**Problem requirements**
Copy out, from the entries below, each line that holds the string "członków".

**Data for the task**
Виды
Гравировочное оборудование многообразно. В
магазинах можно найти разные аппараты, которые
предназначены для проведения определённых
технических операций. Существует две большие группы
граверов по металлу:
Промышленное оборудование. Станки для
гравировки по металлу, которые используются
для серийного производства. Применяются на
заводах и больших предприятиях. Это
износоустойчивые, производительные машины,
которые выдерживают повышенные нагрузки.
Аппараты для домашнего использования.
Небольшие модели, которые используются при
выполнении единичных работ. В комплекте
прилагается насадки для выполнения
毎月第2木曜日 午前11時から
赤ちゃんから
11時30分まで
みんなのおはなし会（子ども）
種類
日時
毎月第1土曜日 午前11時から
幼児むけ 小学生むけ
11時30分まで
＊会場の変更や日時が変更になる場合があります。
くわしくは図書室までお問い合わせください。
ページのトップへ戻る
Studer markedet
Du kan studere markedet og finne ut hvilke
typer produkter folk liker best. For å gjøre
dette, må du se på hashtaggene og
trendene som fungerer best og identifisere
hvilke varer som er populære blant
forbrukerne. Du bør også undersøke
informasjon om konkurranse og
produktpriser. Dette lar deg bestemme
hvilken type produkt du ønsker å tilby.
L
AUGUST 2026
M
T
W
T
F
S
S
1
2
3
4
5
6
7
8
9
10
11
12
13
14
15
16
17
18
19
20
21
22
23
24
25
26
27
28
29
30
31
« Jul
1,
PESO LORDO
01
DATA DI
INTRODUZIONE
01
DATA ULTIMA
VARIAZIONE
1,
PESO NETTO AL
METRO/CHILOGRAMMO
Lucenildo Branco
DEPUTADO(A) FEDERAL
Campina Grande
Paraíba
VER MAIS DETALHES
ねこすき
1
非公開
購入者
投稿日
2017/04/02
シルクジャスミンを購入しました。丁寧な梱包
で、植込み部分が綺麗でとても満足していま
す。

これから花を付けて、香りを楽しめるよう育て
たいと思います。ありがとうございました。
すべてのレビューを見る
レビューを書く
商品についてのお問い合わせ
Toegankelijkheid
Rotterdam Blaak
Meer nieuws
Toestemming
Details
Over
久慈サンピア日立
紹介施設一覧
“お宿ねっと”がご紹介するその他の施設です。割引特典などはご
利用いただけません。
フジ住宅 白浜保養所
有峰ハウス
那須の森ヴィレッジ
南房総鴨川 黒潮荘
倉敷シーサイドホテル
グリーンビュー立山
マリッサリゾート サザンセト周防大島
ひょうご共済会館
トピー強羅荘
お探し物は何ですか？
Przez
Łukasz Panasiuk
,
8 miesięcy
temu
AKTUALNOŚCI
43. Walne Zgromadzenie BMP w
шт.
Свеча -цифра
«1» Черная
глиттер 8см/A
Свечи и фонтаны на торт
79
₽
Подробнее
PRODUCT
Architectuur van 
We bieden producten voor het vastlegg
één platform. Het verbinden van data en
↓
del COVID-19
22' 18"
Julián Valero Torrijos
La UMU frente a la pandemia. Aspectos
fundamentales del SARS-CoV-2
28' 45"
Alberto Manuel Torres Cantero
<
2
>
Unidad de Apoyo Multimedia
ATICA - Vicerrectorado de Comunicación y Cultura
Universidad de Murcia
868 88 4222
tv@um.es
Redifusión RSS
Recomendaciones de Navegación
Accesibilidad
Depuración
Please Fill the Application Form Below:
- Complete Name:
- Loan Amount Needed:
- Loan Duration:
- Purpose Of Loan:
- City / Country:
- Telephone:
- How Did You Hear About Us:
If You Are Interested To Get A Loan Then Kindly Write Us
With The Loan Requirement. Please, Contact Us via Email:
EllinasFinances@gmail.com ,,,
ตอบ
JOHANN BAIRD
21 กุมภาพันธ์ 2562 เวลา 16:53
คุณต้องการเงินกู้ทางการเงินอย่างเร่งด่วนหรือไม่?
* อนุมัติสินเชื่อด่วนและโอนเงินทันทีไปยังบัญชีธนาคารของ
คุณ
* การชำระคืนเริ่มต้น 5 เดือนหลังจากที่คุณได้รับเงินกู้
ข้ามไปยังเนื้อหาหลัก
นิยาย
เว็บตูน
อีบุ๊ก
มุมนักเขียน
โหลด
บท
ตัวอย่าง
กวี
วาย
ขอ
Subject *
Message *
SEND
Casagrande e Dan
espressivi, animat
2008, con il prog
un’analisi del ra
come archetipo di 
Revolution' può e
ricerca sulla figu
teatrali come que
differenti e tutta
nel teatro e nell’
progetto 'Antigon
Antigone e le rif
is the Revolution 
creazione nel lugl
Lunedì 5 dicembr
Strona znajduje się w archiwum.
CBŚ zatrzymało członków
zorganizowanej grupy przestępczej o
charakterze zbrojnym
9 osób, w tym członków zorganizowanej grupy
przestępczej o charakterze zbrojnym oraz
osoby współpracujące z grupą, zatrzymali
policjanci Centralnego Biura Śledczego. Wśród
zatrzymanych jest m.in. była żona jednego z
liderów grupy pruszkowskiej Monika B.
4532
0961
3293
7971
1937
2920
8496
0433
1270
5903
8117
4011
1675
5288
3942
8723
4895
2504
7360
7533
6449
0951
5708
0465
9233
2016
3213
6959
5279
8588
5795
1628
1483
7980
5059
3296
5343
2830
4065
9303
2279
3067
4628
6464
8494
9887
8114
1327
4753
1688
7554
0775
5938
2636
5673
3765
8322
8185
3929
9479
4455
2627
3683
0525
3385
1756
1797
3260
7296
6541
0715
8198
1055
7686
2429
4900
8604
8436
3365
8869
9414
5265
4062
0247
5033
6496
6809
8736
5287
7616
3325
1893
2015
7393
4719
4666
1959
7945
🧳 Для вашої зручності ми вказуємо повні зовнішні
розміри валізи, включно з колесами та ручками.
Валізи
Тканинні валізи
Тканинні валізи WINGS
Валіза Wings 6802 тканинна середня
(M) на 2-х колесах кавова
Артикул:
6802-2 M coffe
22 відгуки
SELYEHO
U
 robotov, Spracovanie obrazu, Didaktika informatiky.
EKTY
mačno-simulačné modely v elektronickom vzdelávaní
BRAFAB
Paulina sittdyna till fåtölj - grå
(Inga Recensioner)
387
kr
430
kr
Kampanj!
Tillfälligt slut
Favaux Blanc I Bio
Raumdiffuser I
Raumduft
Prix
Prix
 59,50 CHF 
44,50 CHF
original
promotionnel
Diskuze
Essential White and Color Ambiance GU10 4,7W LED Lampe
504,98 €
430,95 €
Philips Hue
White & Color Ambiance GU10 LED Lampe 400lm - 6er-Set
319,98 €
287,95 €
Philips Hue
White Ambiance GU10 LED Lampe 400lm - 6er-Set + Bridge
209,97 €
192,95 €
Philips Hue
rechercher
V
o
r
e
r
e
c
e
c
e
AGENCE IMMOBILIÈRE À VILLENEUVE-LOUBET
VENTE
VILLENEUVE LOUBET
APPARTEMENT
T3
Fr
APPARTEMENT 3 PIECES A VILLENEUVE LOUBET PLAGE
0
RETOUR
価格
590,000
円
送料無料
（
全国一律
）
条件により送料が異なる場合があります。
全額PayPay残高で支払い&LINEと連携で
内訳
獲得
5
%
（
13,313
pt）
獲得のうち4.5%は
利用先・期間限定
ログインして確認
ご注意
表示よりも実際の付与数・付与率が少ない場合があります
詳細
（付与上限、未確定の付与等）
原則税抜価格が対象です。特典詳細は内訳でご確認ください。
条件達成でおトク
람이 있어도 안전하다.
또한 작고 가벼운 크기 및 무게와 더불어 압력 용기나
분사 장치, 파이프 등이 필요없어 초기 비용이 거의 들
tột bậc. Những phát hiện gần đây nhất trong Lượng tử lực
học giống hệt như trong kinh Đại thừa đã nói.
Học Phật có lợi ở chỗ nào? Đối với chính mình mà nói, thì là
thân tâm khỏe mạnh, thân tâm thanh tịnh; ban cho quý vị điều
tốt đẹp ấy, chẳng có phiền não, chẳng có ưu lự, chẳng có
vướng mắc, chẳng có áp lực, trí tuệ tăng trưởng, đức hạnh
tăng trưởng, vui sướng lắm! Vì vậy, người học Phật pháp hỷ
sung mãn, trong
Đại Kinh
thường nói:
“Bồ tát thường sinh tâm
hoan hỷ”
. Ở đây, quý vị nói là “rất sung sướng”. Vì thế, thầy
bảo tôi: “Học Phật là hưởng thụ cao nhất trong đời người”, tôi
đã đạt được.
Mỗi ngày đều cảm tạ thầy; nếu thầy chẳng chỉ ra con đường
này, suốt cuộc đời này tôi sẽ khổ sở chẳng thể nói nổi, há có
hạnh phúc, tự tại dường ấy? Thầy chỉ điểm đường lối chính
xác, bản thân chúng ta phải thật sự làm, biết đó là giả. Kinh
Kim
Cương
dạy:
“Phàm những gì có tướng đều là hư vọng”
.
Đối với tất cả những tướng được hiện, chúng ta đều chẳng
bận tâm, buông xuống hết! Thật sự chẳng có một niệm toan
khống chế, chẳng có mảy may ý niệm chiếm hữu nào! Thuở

**Answer to this exercise**
CBŚ zatrzymało członków
9 osób, w tym członków zorganizowanej grupy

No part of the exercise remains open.